The Question Of China
In theory, China represents an exciting investment opportunity. That is, until you consider the entire picture.
President Xi does not appear to be going anywhere anytime soon. That means property rights do not stand to get better in the short run. And, if Xi were replaced, would we see improved property rights in the intermediate term? I don’t think so.
However, let me share a story with you. When I was a senior in college (way back in 1993), I had a professor who was a dissident from China who spent a few weeks with us in an international political economy class. Here’s what he said (paraphrased):
The Chinese will string along the Americans with promises of future profits for money today. They will dangle the carrot and drink the water. The Americans and other western investors will never get their money back.
Sounds a lot like Whimpy:
“I’ll gladly pay you Tuesday for a hamburger today.”
In hindsight, he was spot on. Consider the many Chinese companies that have come and gone on American markets. The reverse listing scams. The lack of accounting principles. China stripping assets out of tech winner after tech winner in the past couple years.
So, where does that put me with China? To me it is a purely speculative trade. Investing in Chinese companies is not an investment in my mind. I have taken every company off of my list except Alibaba (BABA) because I think it is the best company in the pack due to its growing cloud. I don’t invest in it though. It’s there to be watched.
What am I watching for? I am watching to see if prices get so low that it becomes likely that Xi actually takes some pressure off in order to lure more western money into China. That’s the reflexive trade.
There are two ETFs I am interested in if I make that trade.
The first is the Emerging Markets Internet & eCommerce ETF (EMQQ).
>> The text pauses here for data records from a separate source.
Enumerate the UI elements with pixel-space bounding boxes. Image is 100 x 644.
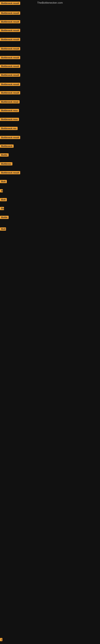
- bottleneck-badge-row-22: B: [0, 189, 3, 193]
- bottleneck-badge[interactable]: Bottleneck: [0, 144, 14, 148]
- bottleneck-badge-row-3: Bottleneck result: [0, 20, 20, 24]
- bottleneck-badge[interactable]: Bottleneck result: [0, 64, 20, 68]
- bottleneck-badge[interactable]: Bottleneck resul: [0, 100, 20, 104]
- bottleneck-badge[interactable]: Bottleneck result: [0, 171, 20, 174]
- bottleneck-badge-row-5: Bottleneck result: [0, 38, 20, 42]
- bottleneck-badge[interactable]: Bottleneck result: [0, 91, 20, 94]
- bottleneck-badge[interactable]: Bolt: [0, 228, 6, 231]
- bottleneck-badge[interactable]: Bott: [0, 180, 7, 183]
- bottleneck-badge-row-14: Bottleneck resu: [0, 118, 19, 122]
- bottleneck-badge-row-24: Bo: [0, 207, 4, 211]
- bottleneck-badge[interactable]: Bottlenec: [0, 162, 12, 166]
- bottleneck-badge-row-18: Bottle: [0, 153, 9, 158]
- bottleneck-badge-row-2: Bottleneck result: [0, 12, 20, 16]
- bottleneck-badge-row-21: Bott: [0, 180, 7, 184]
- bottleneck-badge-row-10: Bottleneck result: [0, 83, 20, 87]
- bottleneck-badge[interactable]: Bottleneck result: [0, 56, 20, 59]
- bottleneck-badge-row-6: Bottleneck result: [0, 47, 20, 51]
- bottleneck-badge[interactable]: Bottleneck result: [0, 20, 20, 23]
- bottleneck-badge-row-25: Bottle: [0, 216, 9, 220]
- bottleneck-badge-row-23: Bott: [0, 198, 7, 202]
- bottleneck-badge[interactable]: Bottleneck result: [0, 12, 20, 15]
- bottleneck-badge[interactable]: Bottleneck res: [0, 127, 18, 130]
- bottleneck-badge[interactable]: Bottleneck result: [0, 29, 20, 32]
- bottleneck-badge[interactable]: Bottleneck result: [0, 38, 20, 41]
- bottleneck-badge-row-26: Bolt: [0, 228, 6, 232]
- bottleneck-badge[interactable]: Bottleneck result: [0, 2, 20, 5]
- bottleneck-badge-row-7: Bottleneck result: [0, 56, 20, 60]
- bottleneck-badge-row-27: |: [0, 638, 2, 642]
- bottleneck-badge-row-19: Bottlenec: [0, 162, 12, 166]
- bottleneck-badge-row-12: Bottleneck resul: [0, 100, 20, 104]
- bottleneck-badge-row-11: Bottleneck result: [0, 91, 20, 95]
- bottleneck-badge[interactable]: Bottle: [0, 216, 9, 219]
- bottleneck-badge[interactable]: Bott: [0, 198, 7, 201]
- bottleneck-badge[interactable]: Bottleneck resu: [0, 118, 19, 121]
- bottleneck-badge[interactable]: |: [0, 638, 2, 641]
- bottleneck-badge-row-15: Bottleneck res: [0, 127, 18, 131]
- bottleneck-badge-row-16: Bottleneck result: [0, 136, 20, 140]
- bottleneck-badge-row-17: Bottleneck: [0, 144, 14, 148]
- bottleneck-badge-row-1: Bottleneck result: [0, 2, 20, 6]
- bottleneck-badge-row-9: Bottleneck result: [0, 74, 20, 78]
- bottleneck-badge[interactable]: Bottleneck result: [0, 74, 20, 77]
- bottleneck-badge-row-20: Bottleneck result: [0, 171, 20, 175]
- bottleneck-badge[interactable]: Bottleneck result: [0, 83, 20, 86]
- bottleneck-badge[interactable]: Bottleneck resu: [0, 109, 19, 112]
- bottleneck-badge[interactable]: Bottle: [0, 153, 9, 156]
- bottleneck-badge[interactable]: Bo: [0, 207, 4, 210]
- bottleneck-badge[interactable]: B: [0, 189, 3, 192]
- bottleneck-badge[interactable]: Bottleneck result: [0, 136, 20, 139]
- bottleneck-badge-row-4: Bottleneck result: [0, 29, 20, 33]
- bottleneck-badge-row-8: Bottleneck result: [0, 64, 20, 69]
- bottleneck-badge[interactable]: Bottleneck result: [0, 47, 20, 50]
- bottleneck-badge-row-13: Bottleneck resu: [0, 109, 19, 113]
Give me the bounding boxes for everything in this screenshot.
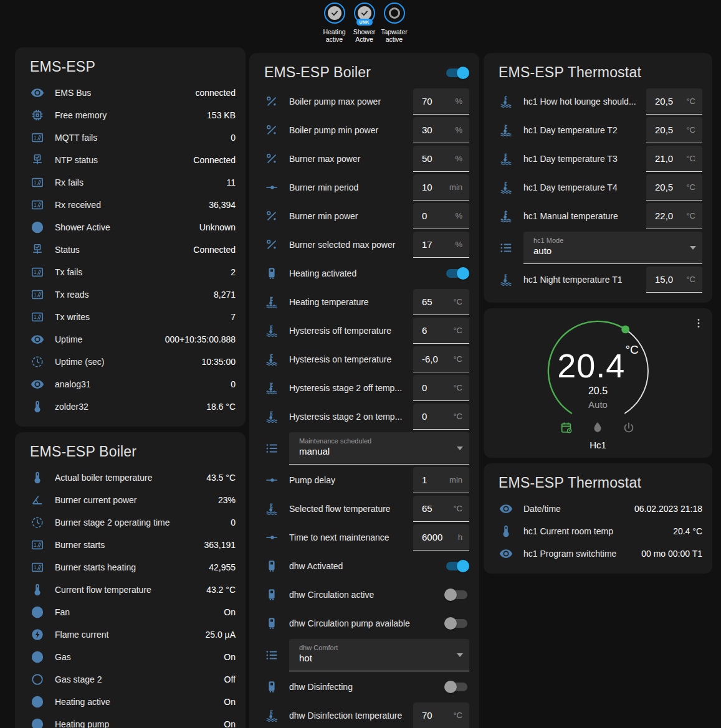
eye-icon: [30, 377, 45, 392]
toggle-switch[interactable]: [444, 617, 469, 630]
entity-row[interactable]: Date/time06.02.2023 21:18: [494, 498, 702, 520]
number-input[interactable]: 0°C: [413, 375, 469, 401]
entity-row[interactable]: Flame current25.0 µA: [25, 623, 236, 646]
number-input[interactable]: 20,5°C: [646, 117, 702, 143]
entity-label: Time to next maintenance: [289, 532, 403, 542]
entity-row[interactable]: Tx reads8,271: [25, 283, 236, 306]
toggle-switch[interactable]: [444, 589, 469, 601]
dial-handle[interactable]: [621, 325, 629, 333]
entity-row[interactable]: Tx fails2: [25, 261, 236, 283]
current-temperature: 20.4°C: [484, 343, 712, 385]
eye-icon: [30, 332, 45, 347]
number-input[interactable]: 30%: [413, 117, 469, 143]
number-input[interactable]: 65°C: [413, 496, 469, 522]
select-input[interactable]: Maintenance scheduledmanual: [289, 432, 469, 465]
entity-row[interactable]: FanOn: [25, 601, 236, 623]
number-input[interactable]: 21,0°C: [646, 146, 702, 172]
number-input[interactable]: 50%: [413, 146, 469, 172]
number-input[interactable]: 10min: [413, 174, 469, 201]
entity-label: Burner min period: [289, 182, 403, 192]
card-header: EMS-ESP Thermostat: [494, 62, 702, 87]
entity-row[interactable]: EMS Busconnected: [25, 82, 236, 104]
entity-row[interactable]: Burner starts363,191: [25, 534, 236, 556]
entity-row[interactable]: hc1 Current room temp20.4 °C: [494, 520, 702, 542]
entity-row[interactable]: Burner stage 2 operating time0: [25, 511, 236, 534]
number-input[interactable]: 6°C: [413, 318, 469, 344]
card-entities: EMS-ESP ThermostatDate/time06.02.2023 21…: [484, 463, 712, 574]
entity-row[interactable]: zolder3218.6 °C: [25, 395, 236, 418]
entity-row[interactable]: Current flow temperature43.2 °C: [25, 579, 236, 601]
check-circle-icon: [30, 220, 45, 235]
card-toggle-switch[interactable]: [444, 67, 469, 79]
entity-value: On: [224, 697, 236, 707]
number-input[interactable]: 20,5°C: [646, 174, 702, 201]
memory-icon: [30, 108, 45, 123]
entity-row[interactable]: Uptime (sec)10:35:00: [25, 351, 236, 373]
entity-row[interactable]: Heating pumpOn: [25, 713, 236, 728]
entity-label: Actual boiler temperature: [55, 473, 196, 483]
badge-circle: [324, 2, 345, 24]
entity-row: Hysteresis stage 2 off temp...0°C: [259, 374, 469, 402]
select-input[interactable]: hc1 Modeauto: [523, 232, 702, 264]
entity-row[interactable]: Free memory153 KB: [25, 104, 236, 126]
entity-row[interactable]: NTP statusConnected: [25, 149, 236, 171]
number-input[interactable]: 65°C: [413, 289, 469, 315]
entity-label: NTP status: [55, 155, 183, 165]
number-unit: °C: [686, 154, 695, 163]
number-input[interactable]: -6,0°C: [413, 346, 469, 372]
status-badge[interactable]: UNKShower Active: [351, 2, 378, 43]
toggle-switch[interactable]: [444, 681, 469, 693]
status-badge[interactable]: Tapwater active: [381, 2, 408, 43]
entity-row[interactable]: Heating activeOn: [25, 691, 236, 713]
badge-circle: [384, 2, 405, 24]
number-unit: min: [449, 475, 462, 485]
entity-row[interactable]: Uptime000+10:35:00.888: [25, 328, 236, 351]
toggle-switch[interactable]: [444, 560, 469, 572]
select-value: auto: [533, 245, 684, 256]
entity-row[interactable]: Shower ActiveUnknown: [25, 216, 236, 239]
number-input[interactable]: 70°C: [413, 702, 469, 728]
number-unit: °C: [453, 504, 462, 513]
entity-row: dhw Circulation pump available: [259, 609, 469, 638]
number-input[interactable]: 0°C: [413, 404, 469, 430]
number-input[interactable]: 20,5°C: [646, 88, 702, 115]
entity-row: Burner min power0%: [259, 202, 469, 230]
entity-row[interactable]: Tx writes7: [25, 306, 236, 328]
number-input[interactable]: 6000h: [413, 524, 469, 551]
select-input[interactable]: dhw Comforthot: [289, 639, 469, 671]
entity-row[interactable]: analog310: [25, 373, 236, 395]
entity-row[interactable]: Burner starts heating42,955: [25, 556, 236, 579]
entity-row[interactable]: StatusConnected: [25, 239, 236, 261]
circle-outline-icon: [30, 672, 45, 687]
fire-icon[interactable]: [591, 421, 606, 436]
coolant-icon: [499, 151, 513, 166]
entity-row[interactable]: Gas stage 2Off: [25, 668, 236, 691]
entity-row: hc1 Night temperature T115,0°C: [494, 265, 702, 294]
entity-row[interactable]: GasOn: [25, 646, 236, 668]
more-menu-icon[interactable]: [690, 314, 707, 332]
counter-icon: [30, 130, 45, 145]
number-input[interactable]: 17%: [413, 232, 469, 258]
entity-row[interactable]: Actual boiler temperature43.5 °C: [25, 466, 236, 489]
entity-label: hc1 Current room temp: [523, 526, 663, 536]
entity-value: 18.6 °C: [206, 402, 236, 412]
number-unit: %: [455, 240, 462, 249]
calendar-check-icon[interactable]: [560, 421, 575, 436]
entity-row[interactable]: MQTT fails0: [25, 126, 236, 149]
entity-row[interactable]: Rx received36,394: [25, 194, 236, 216]
card-header: EMS-ESP Boiler: [259, 62, 469, 87]
entity-row: Heating activated: [259, 259, 469, 288]
entity-row[interactable]: Rx fails11: [25, 171, 236, 194]
number-value: 70: [422, 710, 453, 721]
number-input[interactable]: 22,0°C: [646, 203, 702, 229]
toggle-switch[interactable]: [444, 267, 469, 280]
number-input[interactable]: 15,0°C: [646, 267, 702, 293]
number-input[interactable]: 1min: [413, 467, 469, 493]
power-icon[interactable]: [622, 421, 637, 436]
number-input[interactable]: 0%: [413, 203, 469, 229]
number-input[interactable]: 70%: [413, 88, 469, 115]
number-unit: %: [455, 125, 462, 135]
status-badge[interactable]: Heating active: [321, 2, 348, 43]
entity-row[interactable]: Burner current power23%: [25, 489, 236, 511]
entity-row[interactable]: hc1 Program switchtime00 mo 00:00 T1: [494, 542, 702, 565]
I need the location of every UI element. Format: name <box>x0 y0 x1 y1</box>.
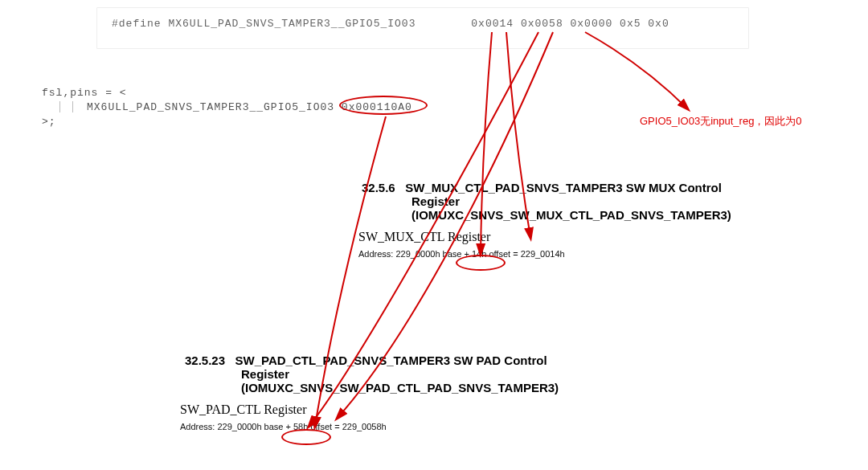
section1-title-l3: (IOMUXC_SNVS_SW_MUX_CTL_PAD_SNVS_TAMPER3… <box>411 208 731 222</box>
section1-addr-post: = 229_0014h <box>510 249 565 259</box>
circle-usage-value <box>339 96 428 115</box>
fsl-line1: fsl,pins = < <box>42 87 127 99</box>
section1-addr-pre: Address: 229_0000h base + <box>358 249 472 259</box>
section2-title-l3: (IOMUXC_SNVS_SW_PAD_CTL_PAD_SNVS_TAMPER3… <box>241 381 559 394</box>
section2-heading: 32.5.23 SW_PAD_CTL_PAD_SNVS_TAMPER3 SW P… <box>185 354 747 394</box>
section1-subtitle: SW_MUX_CTL Register <box>358 230 844 244</box>
annotation-no-input-reg: GPIO5_IO03无input_reg，因此为0 <box>640 114 802 129</box>
section2-address: Address: 229_0000h base + 58h offset = 2… <box>180 422 747 431</box>
section-sw-pad-ctl: 32.5.23 SW_PAD_CTL_PAD_SNVS_TAMPER3 SW P… <box>185 354 747 431</box>
fsl-close: >; <box>42 116 56 128</box>
section1-address: Address: 229_0000h base + 14h offset = 2… <box>358 249 844 259</box>
section2-number: 32.5.23 <box>185 354 225 367</box>
section2-addr-post: = 229_0058h <box>332 422 387 431</box>
define-macro: #define MX6ULL_PAD_SNVS_TAMPER3__GPIO5_I… <box>112 18 416 30</box>
section1-heading: 32.5.6 SW_MUX_CTL_PAD_SNVS_TAMPER3 SW MU… <box>362 181 844 222</box>
section1-title-l1: SW_MUX_CTL_PAD_SNVS_TAMPER3 SW MUX Contr… <box>405 181 722 194</box>
section1-title-l2: Register <box>411 194 460 208</box>
define-values: 0x0014 0x0058 0x0000 0x5 0x0 <box>471 18 669 30</box>
section-sw-mux-ctl: 32.5.6 SW_MUX_CTL_PAD_SNVS_TAMPER3 SW MU… <box>362 181 844 259</box>
circle-58h-offset <box>281 429 331 445</box>
section2-addr-pre: Address: 229_0000h base + <box>180 422 293 431</box>
code-guide-line <box>59 101 60 112</box>
section2-title-l1: SW_PAD_CTL_PAD_SNVS_TAMPER3 SW PAD Contr… <box>235 354 547 367</box>
section1-number: 32.5.6 <box>362 181 395 194</box>
code-guide-line <box>72 101 73 112</box>
circle-14h-offset <box>456 255 506 271</box>
define-line: #define MX6ULL_PAD_SNVS_TAMPER3__GPIO5_I… <box>112 18 669 30</box>
section2-subtitle: SW_PAD_CTL Register <box>180 403 747 417</box>
section2-title-l2: Register <box>241 367 289 381</box>
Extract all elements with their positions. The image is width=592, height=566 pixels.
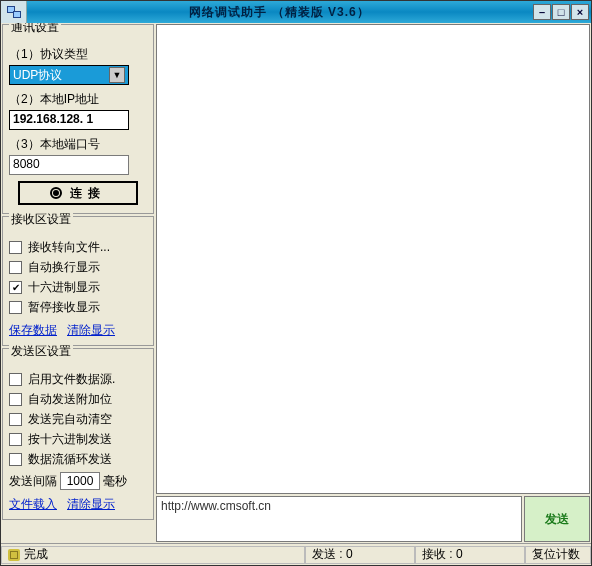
left-panel: 通讯设置 （1）协议类型 UDP协议 ▼ （2）本地IP地址 192.168.1… xyxy=(2,24,154,542)
send-autoclear-label: 发送完自动清空 xyxy=(28,411,112,428)
recv-textarea[interactable] xyxy=(156,24,590,494)
right-panel: http://www.cmsoft.cn 发送 xyxy=(156,24,590,542)
connect-label: 连接 xyxy=(70,185,106,202)
minimize-button[interactable]: – xyxy=(533,4,551,20)
send-autoappend-checkbox[interactable] xyxy=(9,393,22,406)
send-loadfile-link[interactable]: 文件载入 xyxy=(9,497,57,511)
network-icon xyxy=(7,6,21,18)
recv-autowrap-checkbox[interactable] xyxy=(9,261,22,274)
close-button[interactable]: × xyxy=(571,4,589,20)
protocol-select[interactable]: UDP协议 ▼ xyxy=(9,65,129,85)
comm-settings-group: 通讯设置 （1）协议类型 UDP协议 ▼ （2）本地IP地址 192.168.1… xyxy=(2,24,154,214)
recv-pause-label: 暂停接收显示 xyxy=(28,299,100,316)
ip-label: （2）本地IP地址 xyxy=(9,91,147,108)
send-filesrc-label: 启用文件数据源. xyxy=(28,371,115,388)
protocol-label: （1）协议类型 xyxy=(9,46,147,63)
app-icon-box xyxy=(1,1,27,23)
send-hex-checkbox[interactable] xyxy=(9,433,22,446)
recv-hex-label: 十六进制显示 xyxy=(28,279,100,296)
connect-button[interactable]: 连接 xyxy=(18,181,138,205)
recv-tofile-label: 接收转向文件... xyxy=(28,239,110,256)
recv-pause-checkbox[interactable] xyxy=(9,301,22,314)
port-label: （3）本地端口号 xyxy=(9,136,147,153)
send-group-title: 发送区设置 xyxy=(9,343,73,360)
recv-settings-group: 接收区设置 接收转向文件... 自动换行显示 ✔十六进制显示 暂停接收显示 保存… xyxy=(2,216,154,346)
ready-icon xyxy=(8,549,20,561)
send-button[interactable]: 发送 xyxy=(524,496,590,542)
title-bar[interactable]: 网络调试助手 （精装版 V3.6） – □ × xyxy=(1,1,591,23)
send-autoappend-label: 自动发送附加位 xyxy=(28,391,112,408)
interval-input[interactable] xyxy=(60,472,100,490)
protocol-value: UDP协议 xyxy=(13,67,109,84)
interval-suffix: 毫秒 xyxy=(103,473,127,490)
window-body: 通讯设置 （1）协议类型 UDP协议 ▼ （2）本地IP地址 192.168.1… xyxy=(1,23,591,543)
interval-prefix: 发送间隔 xyxy=(9,473,57,490)
status-recv-seg: 接收 : 0 xyxy=(415,546,525,564)
send-loop-label: 数据流循环发送 xyxy=(28,451,112,468)
status-ready-seg: 完成 xyxy=(1,546,305,564)
recv-save-link[interactable]: 保存数据 xyxy=(9,323,57,337)
port-input[interactable]: 8080 xyxy=(9,155,129,175)
send-clear-link[interactable]: 清除显示 xyxy=(67,497,115,511)
send-filesrc-checkbox[interactable] xyxy=(9,373,22,386)
send-loop-checkbox[interactable] xyxy=(9,453,22,466)
window-title: 网络调试助手 （精装版 V3.6） xyxy=(27,4,532,21)
recv-group-title: 接收区设置 xyxy=(9,211,73,228)
send-autoclear-checkbox[interactable] xyxy=(9,413,22,426)
chevron-down-icon: ▼ xyxy=(109,67,125,83)
send-hex-label: 按十六进制发送 xyxy=(28,431,112,448)
status-bar: 完成 发送 : 0 接收 : 0 复位计数 xyxy=(1,543,591,565)
recv-clear-link[interactable]: 清除显示 xyxy=(67,323,115,337)
maximize-button[interactable]: □ xyxy=(552,4,570,20)
status-reset-button[interactable]: 复位计数 xyxy=(525,546,591,564)
recv-hex-checkbox[interactable]: ✔ xyxy=(9,281,22,294)
ip-input[interactable]: 192.168.128. 1 xyxy=(9,110,129,130)
record-icon xyxy=(50,187,62,199)
recv-autowrap-label: 自动换行显示 xyxy=(28,259,100,276)
status-send-seg: 发送 : 0 xyxy=(305,546,415,564)
send-settings-group: 发送区设置 启用文件数据源. 自动发送附加位 发送完自动清空 按十六进制发送 数… xyxy=(2,348,154,520)
send-textarea[interactable]: http://www.cmsoft.cn xyxy=(156,496,522,542)
recv-tofile-checkbox[interactable] xyxy=(9,241,22,254)
status-ready: 完成 xyxy=(24,546,48,563)
app-window: 网络调试助手 （精装版 V3.6） – □ × 通讯设置 （1）协议类型 UDP… xyxy=(0,0,592,566)
comm-group-title: 通讯设置 xyxy=(9,23,61,36)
It is about half Chinese stocks.
This fund is representative of the leading growth sectors of the economy. If China and other emerging markets simultaneously near bottom prices AND I want China in the first place, then this is a good blended fund. It has been a top performer versus peers.
The next fund is a pure play on China tech, which is where I want to be since it is the one that the government has both meddled with and most needs to lure money back to China. The KraneShares China Internet ETF (KWEB) has about half of its holding in its top 10 stocks, including Alibaba at number four and about 6%.
Finally, another idea for China is simply to buy Alibaba if you ever believe China is a place to invest again for a while, that is, while they are sucking in western money for a while. Alibaba I believe is hands down the best company in China for a number of reasons, including its growing cloud business. I’ll discuss it more in depth when I think Xi is likely to have a reflexive pivot.
For now, I am still avoiding all Chinese exposure, including ETFs. Take that as I have no GTC orders on EMQQ or KWEB at this time. If that changes, I will let you know the day it does.
The Rest Of Emerging Markets
For now, in the face of a Federal Reserve that is poised to raise rates for at least a while – I think it will less and not as long as most think – I am avoiding other emerging markets as well.
Of those high on my list are India, Brazil, Mexico, Vietnam and Malaysia. Each has its own strengths per my list, and particular risks per my list. We will need to look for moment in each when fallible backwards looking narratives begin to give way to reflexive pivots to brighter days.
A dollar that stops rising, at least for a while, will be a period when emerging markets can do well again. From that, you should infer, that we will be position trading these ETFs for a few quarters to a few years at a time.
I will break down an emerging markets list of ETFs in the next couple months as we see what Fed policy and the economy are likely to bring us, and in the face of the many equally loud and uniformed narratives we will be subjected to.